The elections for regional legislatures also delivered some surprises. United Russia lost the party list elections in the Khakassia, Irkutsk, and Ulyanovsk regions, where the Communists won. The last time this happened was in the Stavropol region in 2007. Moreover, with the exception of Ulyanovsk, where the Communist Party list was headed by the popular State Duma member Alexei Kurinny, the Communists presented somewhat convenient lists for United Russia. In Irkutsk, for instance, Communist Governor Sergei Levchenko didn’t even head his party’s list.

So again, these results were shaped by protest sentiments. LDPR’s growing percentage of votes seems to lend credence to this suggestion. The party is essentially now a substitute for the long-scrapped “Against All” choice on the ballot. In nine regions, United Russia got less than 40 percent of the vote. The victory of the little-known Sardana Avksentyeva in the Yakutsk mayoral election points to the same issue: when voting for her, people were protesting the absence on the ballot of the popular local legislator Vladimir Fedorov.

So what’s going on? Unhappy with plans to raise the retirement age, the decline in their living standards, and tax hikes, people can’t vote for the real opposition. Strong candidates are either not allowed to run or prefer to cooperate with the authorities by not running, while in-system parties deliberately tone down their rhetoric. Under such conditions, the protest vote becomes random: people are willing to vote for anyone but the ruling regime candidates.

The removal of unwanted candidates only placed an additional burden on the post-election power vertical in the region. A strong in-system opposition governor-elect brings his experience and team to the office, which might be unpleasant for the vertical, but doesn’t destroy it. However, if a symbolic candidate who lacks a team and experience wins, he or she might not be easily manageable. 

Another problem for the regime is possible coalitions between in-system opposition parties in places where United Russia failed to win the majority. Politicians may learn to agree among each other, but not with the regime.

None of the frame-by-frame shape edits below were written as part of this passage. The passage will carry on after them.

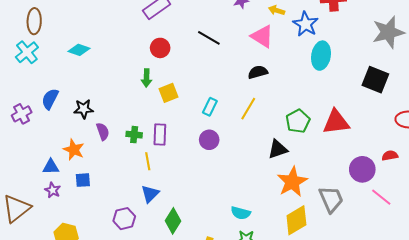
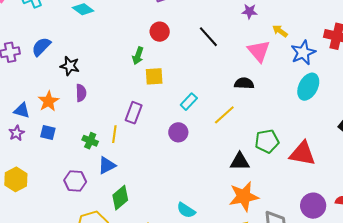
green cross: (134, 135) -> (90, 141), moved

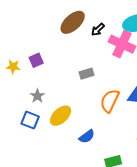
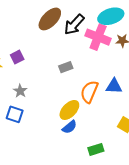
black arrow: (98, 30) -> (74, 25), size x1.6
yellow ellipse: (61, 116) -> (69, 110), moved

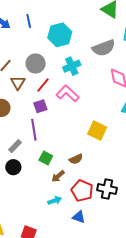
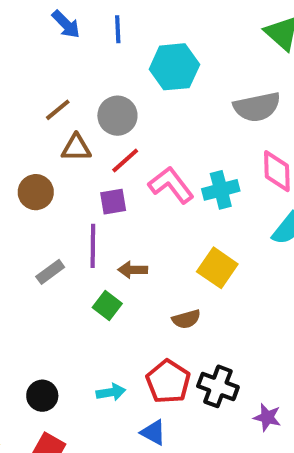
cyan cross: (72, 66) -> (221, 190), moved
brown triangle: (18, 83) -> (76, 148), turned 49
brown semicircle: (76, 159) -> (186, 319), moved
black circle: (13, 167) -> (42, 396), moved
brown arrow: (58, 176) -> (133, 270), moved, turned 32

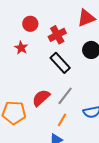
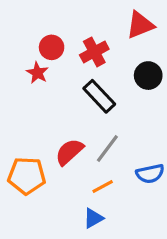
red circle: (30, 24) -> (52, 47), moved
orange line: (62, 120) -> (103, 186), turned 32

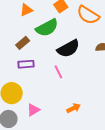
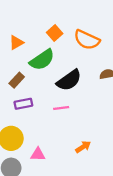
pink line: (58, 72) -> (61, 108), turned -64
pink triangle: (33, 110) -> (38, 154), turned 40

Finally, to chip away at the Communist Party’s election gains, the authorities let spoiler parties such as the Communists of Russia run in some “red” regions. But the spoilers unexpectedly cleared the electoral threshold and are now eligible to nominate their own State Duma candidates, which also complicates the political system, creating space for a new bargaining process and agreements. 

While trying to clear and simplify the political field, the federal center has actually made more complications. Instead of dealing with alternative structures, the power vertical is now facing chaotic protest, which can’t be resolved by traditional means: in fact, they only multiply chaos.

Carnegie does not take institutional positions on public policy issues; the views represented herein are those of the author(s) and do not necessarily reflect the views of Carnegie, its staff, or its trustees.